One of those foods that doesn’t have a definitive “yes” or “no” for Whole30 is Tajín Classico seasoning. But wonder no more: Tajín is widely considered to be Whole30 approved.
What’s In Tajín?
The ingredients list in Tajín shows that it’s made with chili peppers, sea salt, dehydrated lime juice, and silicon dioxide. Its nutritional information label reads zero except for sodium — you’ll get about 140 mg of that per 1/4-teaspoon serving.
The silicon dioxide is what trips people up when they’re on Whole30. It’s not technically on the list of banned foods, but it’s also not a real food.
Silicon dioxide is a chemical compound that is made of silicon and oxygen, and it is also known as silica. It’s natural — more than 65% of the earth’s crust is made of silica. It is used in food as a thickener, an anticaking agent, and a stabilizer.

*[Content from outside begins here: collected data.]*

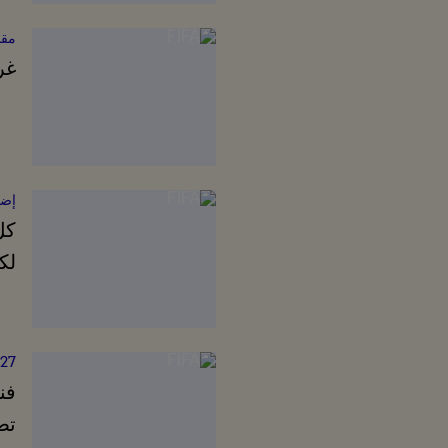
مقا
غر
إضا
كل
لك
27™
فن
تص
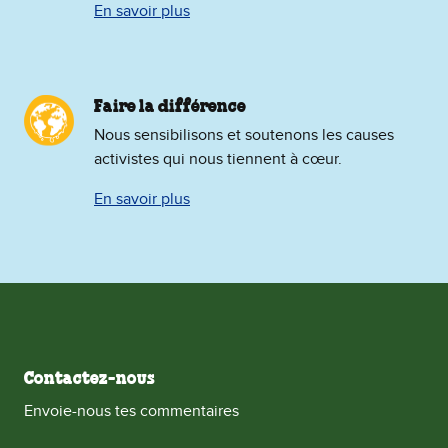
En savoir plus
Faire la différence
Nous sensibilisons et soutenons les causes
activistes qui nous tiennent à cœur.
En savoir plus
Contactez-nous
Envoie-nous tes commentaires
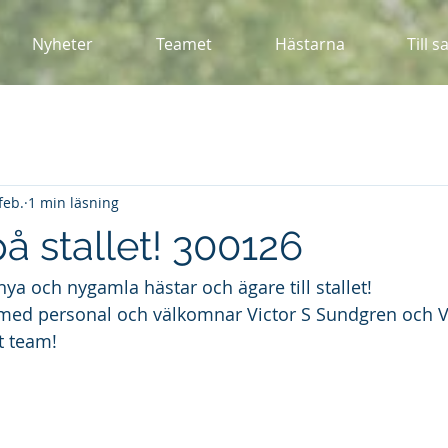
Nyheter
Teamet
Hästarna
Till s
feb.
1 min läsning
 på stallet! 300126
ya och nygamla hästar och ägare till stallet!
å med personal och välkomnar Victor S Sundgren och 
t team!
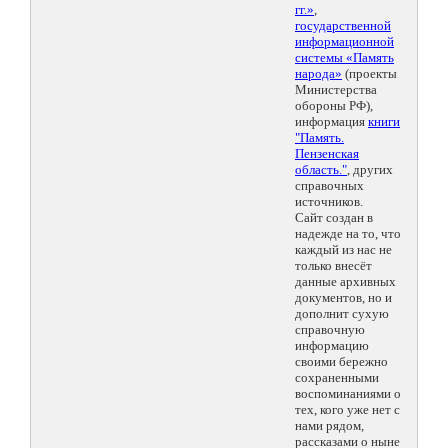
гг.»
,
государственной
информационной
системы «Память
народа»
(проекты
Министерства
обороны РФ),
информация
книги
"Память.
Пензенская
область."
, других
справочных
источников.
Сайт создан в
надежде на то, что
каждый из нас не
только внесёт
данные архивных
документов, но и
дополнит сухую
справочную
информацию
своими бережно
сохраненными
воспоминаниями о
тех, кого уже нет с
нами рядом,
рассказами о ныне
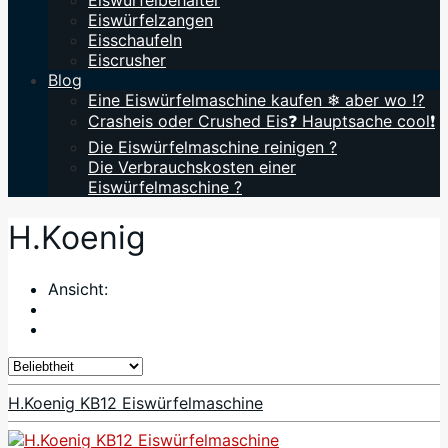
Eiswürfelbehälter
Eiswürfelzangen
Eisschaufeln
Eiscrusher
Blog
Eine Eiswürfelmaschine kaufen ❄ aber wo ⁉️
Crasheis oder Crushed Eis❓ Hauptsache cool❗
Die Eiswürfelmaschine reinigen ?
Die Verbrauchskosten einer
Eiswürfelmaschine ?
H.Koenig
Ansicht:
H.Koenig KB12 Eiswürfelmaschine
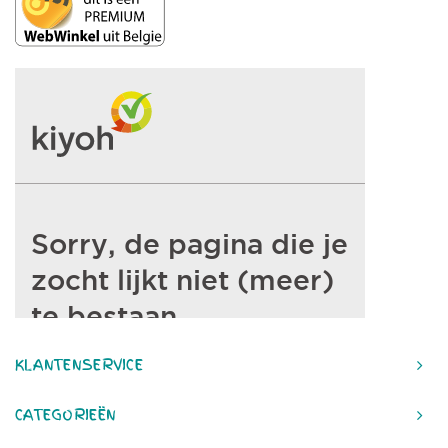
KLANTENSERVICE
CATEGORIEËN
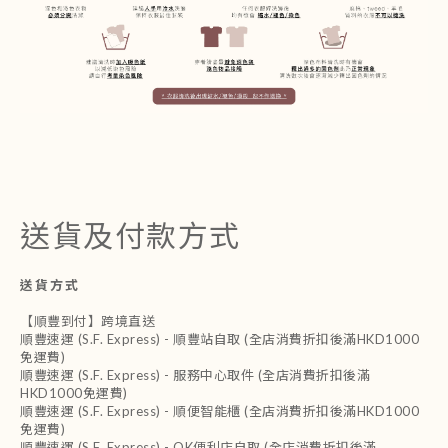
送貨及付款方式
送貨方式
【順豐到付】跨境直送
順豐速運 (S.F. Express) - 順豐站自取 (全店消費折扣後滿HKD1000
免運費)
順豐速運 (S.F. Express) - 服務中心取件 (全店消費折扣後滿
HKD1000免運費)
順豐速運 (S.F. Express) - 順便智能櫃 (全店消費折扣後滿HKD1000
免運費)
順豐速運 (S.F. Express) - OK便利店自取 (全店消費折扣後滿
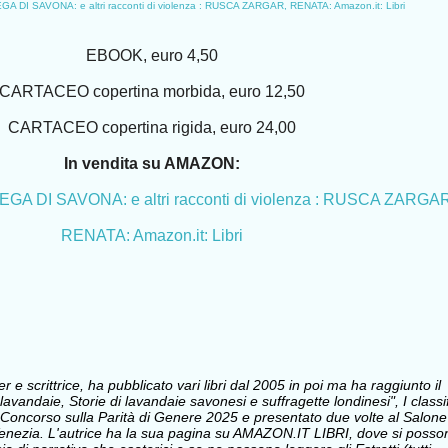
 DI SAVONA: e altri racconti di violenza : RUSCA ZARGAR, RENATA: Amazon.it: Libri
EBOOK, euro 4,50
CARTACEO copertina morbida, euro 12,50
CARTACEO copertina rigida, euro 24,00
In vendita su AMAZON:
A DI SAVONA: e altri racconti di violenza : RUSCA ZARGAR
RENATA: Amazon.it: Libri
e scrittrice, ha pubblicato vari libri dal 2005 in poi ma ha raggiunto il
avandaie, Storie di lavandaie savonesi e suffragette londinesi", I classi
Concorso sulla Parità di Genere 2025 e presentato due volte al Salone
i Venezia. L'autrice ha la sua pagina su AMAZON.IT LIBRI, dove si posso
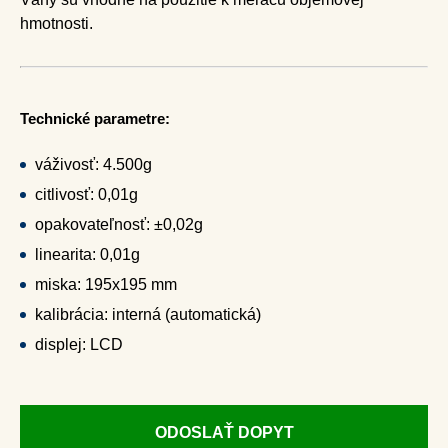
hmotnosti.
Technické parametre:
váživosť: 4.500g
citlivosť: 0,01g
opakovateľnosť: ±0,02g
linearita: 0,01g
miska: 195x195 mm
kalibrácia: interná (automatická)
displej: LCD
ODOSLAŤ DOPYT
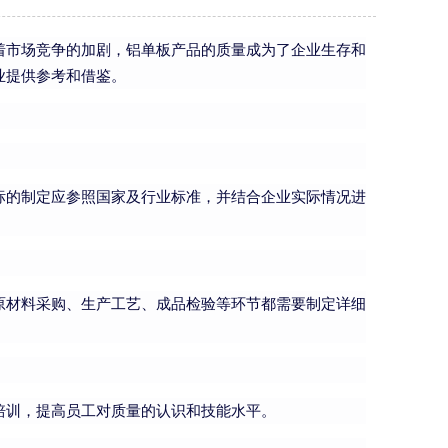
着市场竞争的加剧，铝单板产品的质量成为了企业生存和
业提供参考和借鉴。
标的制定应参照国家及行业标准，并结合企业实际情况进
原材料采购、生产工艺、成品检验等环节都需要制定详细
培训，提高员工对质量的认识和技能水平。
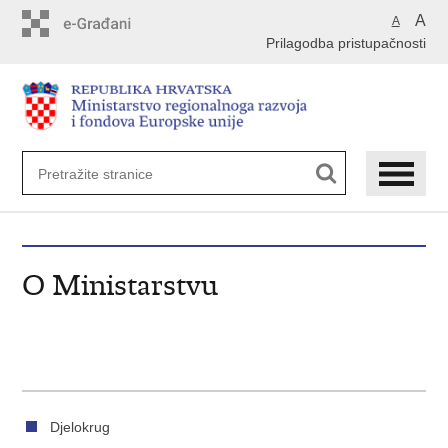
Preskoči
A
A
na
Prilagodba pristupačnosti
glavni
sadržaj
O Ministarstvu
Djelokrug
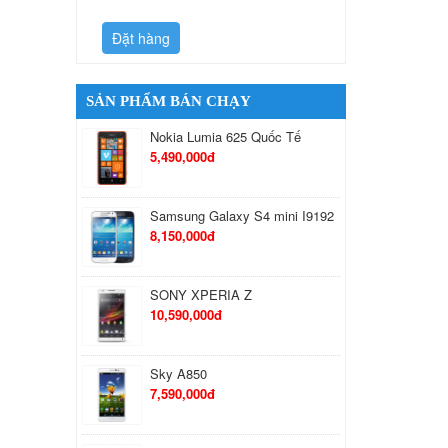
Đặt hàng
Đặt hàng
SẢN PHẨM BÁN CHẠY
Nokia Lumia 625 Quốc Tế
5,490,000đ
Samsung Galaxy S4 mini I9192
8,150,000đ
SONY XPERIA Z
10,590,000đ
Sky A850
7,590,000đ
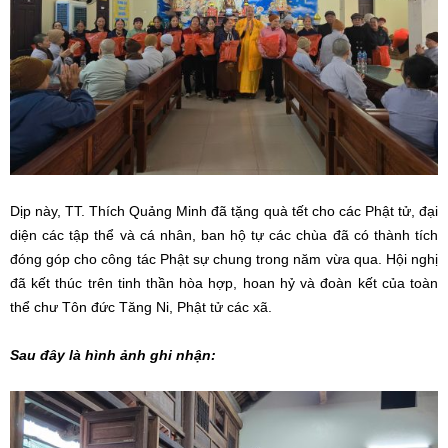
Dịp này, TT. Thích Quảng Minh đã tặng quà tết cho các Phật tử, đại
diện các tập thể và cá nhân, ban hộ tự các chùa đã có thành tích
đóng góp cho công tác Phật sự chung trong năm vừa qua. Hội nghị
đã kết thúc trên tinh thần hòa hợp, hoan hỷ và đoàn kết của toàn
thể chư Tôn đức Tăng Ni, Phật tử các xã.
Sau đây là hình ảnh ghi nhận:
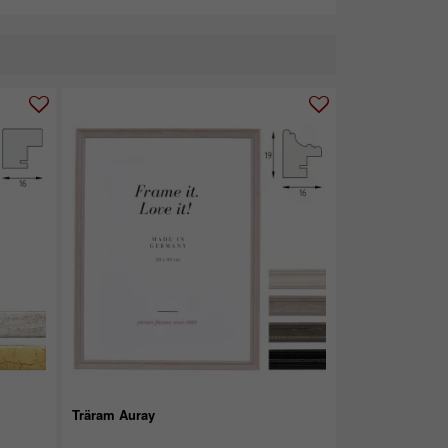
Träram Auray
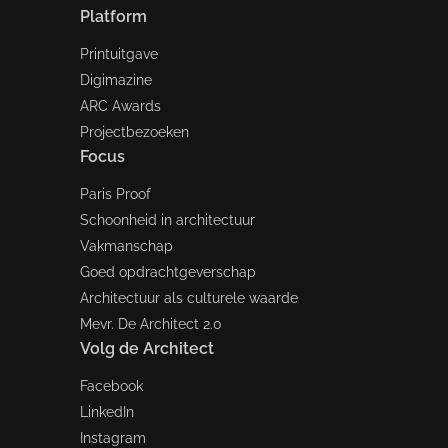
Platform
Printuitgave
Digimazine
ARC Awards
Projectbezoeken
Focus
Paris Proof
Schoonheid in architectuur
Vakmanschap
Goed opdrachtgeverschap
Architectuur als culturele waarde
Mevr. De Architect 2.0
Volg de Architect
Facebook
LinkedIn
Instagram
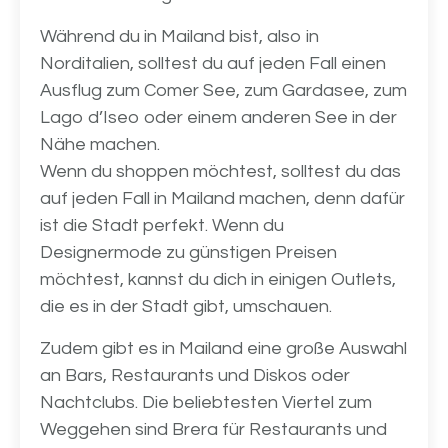
Während du in Mailand bist, also in
Norditalien, solltest du auf jeden Fall einen
Ausflug zum Comer See, zum Gardasee, zum
Lago d’Iseo oder einem anderen See in der
Nähe machen.
Wenn du shoppen möchtest, solltest du das
auf jeden Fall in Mailand machen, denn dafür
ist die Stadt perfekt. Wenn du
Designermode zu günstigen Preisen
möchtest, kannst du dich in einigen Outlets,
die es in der Stadt gibt, umschauen.
Zudem gibt es in Mailand eine große Auswahl
an Bars, Restaurants und Diskos oder
Nachtclubs. Die beliebtesten Viertel zum
Weggehen sind Brera für Restaurants und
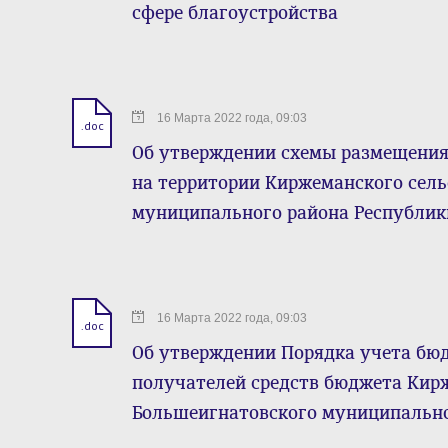
сфере благоустройства
16 Марта 2022 года, 09:03
.doc
Об утверждении схемы размещения
на территории Киржеманского сель
муниципального района Республи
16 Марта 2022 года, 09:03
.doc
Об утверждении Порядка учета бю
получателей средств бюджета Кирж
Большеигнатовского муниципально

Most Whole30 diet experts agree that silicon dioxide is fine on the diet because it’s also found naturally in several foods, including:
- Bell peppers
- Brown rice
- Leafy green vegetables
If you’d rather avoid the substance as much as possible, skip the Tajín seasoning blend sold on grocery store shelves and go back to basics by using lime zest, chili powder, and garlic salt in its place.
What Does Tajín Taste Like?
Tajín has a unique flavor that is difficult to describe. It is salty and tangy, with a slightly sweet and spicy kick. The lime juice gives it a tartness, while the dried chili peppers add a touch of heat.
Overall, it is an incredibly flavorful seasoning that can be used on various foods.
How Do I Use Tajín?
Tajín can be used in several ways. It is commonly used as a seasoning on Whole30 to add a bit of taste and flavor depth to the strict elimination diet.
The tangy flavor Tajín Clásico Seasoning can also be used as dry spice rubs or mixed into sauces and dips. Basically, if you can think of it, Tajín can probably be used as a seasoning for it.
The Bottom Line
Tajín is fine to eat on the Whole30 diet.
The one questionable ingredient — silicon dioxide — might seem like it’s not allowed, but there is no official guidance against eating it, and it’s already found naturally in many plants.
If you want to avoid it to be safe, simply create your own spice blends using chili powder, garlic salt, sea salt, and onion powder, along with some fresh lime zest, to your foods instead of Tajín.